I was introduced to Trigiani's Big Stone Gap books in my Tuesday night book club at the Maple Valley Library, a local branch of the mammoth King County Library System (KCLS). Though the 12 women in the group usually disagree on what makes good fiction, Big Stone Gap was one of the rare books that had us all talking enthusiastically about how real the characters seemed, how swift the plot moved and how fascinating that era in history was for those who lived during that time. I was so entranced by that first Trigiani novel that I swooped in on Big Cherry Holler, Milk Glass Moon and Home to Big Stone Gap, and then found a copy of Queen of the Big Time and Rococo, which I devoured with just as much zeal as the Big Stone Gap trilogy.
Trigiani has a flawless ear for dialogue and characters that are full-bodied and fascinating...so much so that you always feel as if you could travel to New York and run into one of them on the street, and you'd recognize them from the book. Her plots never falter or drag, and her prose is honest and straightforward, with lots of luscious description of Italian clothing, food and beautiful people.
Imagine my joy in receiving copies of Trigiani's latest series, Very Valentine and Brava, Valentine from HarperCollins Publishers.
For a bibliophile, there's always a delicious thrill in opening a new book, especially when it is by an author like Trigiani, who never disappoints, and always delivers quality storytelling.
Very Valentine introduces us to New Yorker Valentine Roncalli, who is appenticed to her Grandmother Teodora Angelini at a hand-crafted cobbler shop, Angelini Shoe Company, founded in 1903. Unfortunately, Valentine's Gran, though an expert shoe craftsman, is a lousy businesswoman, and the Angelini Shoe Company is on the verge of financial ruin in the recession economy.
Meanwhile, Valentine starts dating a handsome Italian chef, Roman, and enters a shoe design contest at a big department store to try and win customers for the business. She travels to Italy with her grandmother for design inspiration, and meets a handsome Italian leather tanner Gianluca, and discovers that her grandmother has been in love with Gianluca's father for a decade in secret. Because Valentine is one of four children, the love lives and escapades of her two sisters and her annoying brother Alfred are also woven into the storyline, and we come to understand Valentine's hesitation to have a strong relationship because of her own fathers infidelity that nearly broke up her family years ago. Of course, Valentines parents are also a hoot, reminding the reader of characters on The Sopranos or a reality show featuring New Jersey Italian-Americans and their outrageous couture and lifestyle. While Very Valentine ends on a happy note, it also signals the end of Valentine's relationship with Roman.
Brava, Valentine begins with grandmother Teodora's wedding in Tuscany, Italy, and her turning over the Angelini Shoe Company to Alfred and Valentine, knowing full well that the two do not get along. However, Alfred lost his high-ranking job in banking and has no choice but to help his sister get the family company back on its feet.
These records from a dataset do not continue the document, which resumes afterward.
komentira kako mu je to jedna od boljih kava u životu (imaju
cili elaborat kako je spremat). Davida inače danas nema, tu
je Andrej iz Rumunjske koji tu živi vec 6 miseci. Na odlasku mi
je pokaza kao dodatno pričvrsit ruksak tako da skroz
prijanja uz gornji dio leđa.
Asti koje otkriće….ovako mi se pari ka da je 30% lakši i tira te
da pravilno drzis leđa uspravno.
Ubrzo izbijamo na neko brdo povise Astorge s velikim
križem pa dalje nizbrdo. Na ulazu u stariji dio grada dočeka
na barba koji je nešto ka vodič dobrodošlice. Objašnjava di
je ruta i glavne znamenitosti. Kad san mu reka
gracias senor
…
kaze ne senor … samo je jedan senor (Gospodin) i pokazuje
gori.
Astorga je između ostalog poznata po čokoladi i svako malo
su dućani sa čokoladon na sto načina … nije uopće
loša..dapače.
Fortunately, Valentine has designed a new shoe that can be mass produced, and she travels to Buenos Ares, in South America, to meet up with a cousin she didn't know she had, to discover that the cousin, who is black, has a mens shoe factory that can mass produce her shoes at a reasonable cost.
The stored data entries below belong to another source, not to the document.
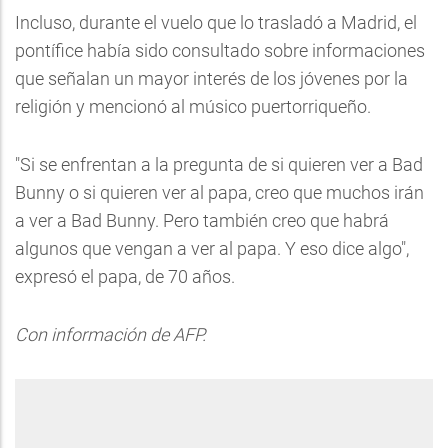
Incluso, durante el vuelo que lo trasladó a Madrid, el
pontífice había sido consultado sobre informaciones
que señalan un mayor interés de los jóvenes por la
religión y mencionó al músico puertorriqueño.
"Si se enfrentan a la pregunta de si quieren ver a Bad
Bunny o si quieren ver al papa, creo que muchos irán
a ver a Bad Bunny. Pero también creo que habrá
algunos que vengan a ver al papa. Y eso dice algo",
expresó el papa, de 70 años.
Con información de AFP.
Meanwhile, Alfred is having an affair, as is Valentine's friend Bret, which doesn't make Valentine any easier in her feelings about Gianluca, who is pursuing a relationship with her in earnest. She worries that all men are cheaters, especially Italian men, and she finds that she is having major trust issues, though Gianluca has given her no reason to mistrust him. A good friend of the family and employee passes away, and Valentine has to make some decisions about whether to let go of the past and trust, or to keep her life going as it is, alone and busy with her career.
I won't spoil it by telling you what happens, but I will say that things work out beautifully in the end for Valentine, though not quite as well for her brother and her former boyfriend.
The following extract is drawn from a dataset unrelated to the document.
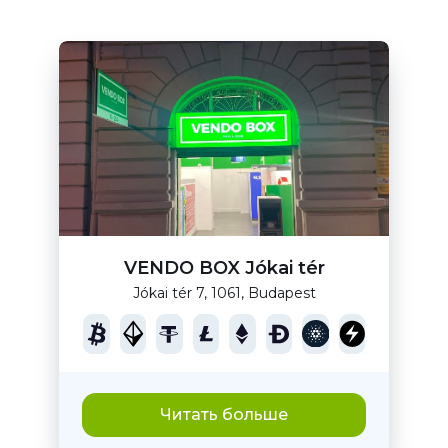
VENDO BOX Jókai tér
Jókai tér 7, 1061, Budapest
Читать больше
As in the previous novel, I loved the description of the redecorating done by Valentine's gay friend Gabriel, the delicious holiday meals, the huge family dramas over the holidays and the sensuality of the leather and fabric and lifestyles of Italians living La Dolce Vita. Even the music was wonderful, as descriptions of Sinatra and Perry Como and Dean Martin music wafted throughout the manuscript. Having been born on the Chairman of the Board's 45th birthday, I can always appreciate a good Sinatra reference in literature.
Trigiani is a very approachable author, and a lovely person who answered questions with class and compassion during a blog radio tour recently, and I sincerely appreciated her sincerity and intelligence in explaining the whys and wherefores of her impressive list of work.
I'd give all of Trigiani's novels an A, but I'd recommend the Valentine novels especially for those who love all things Italian and relish a good story.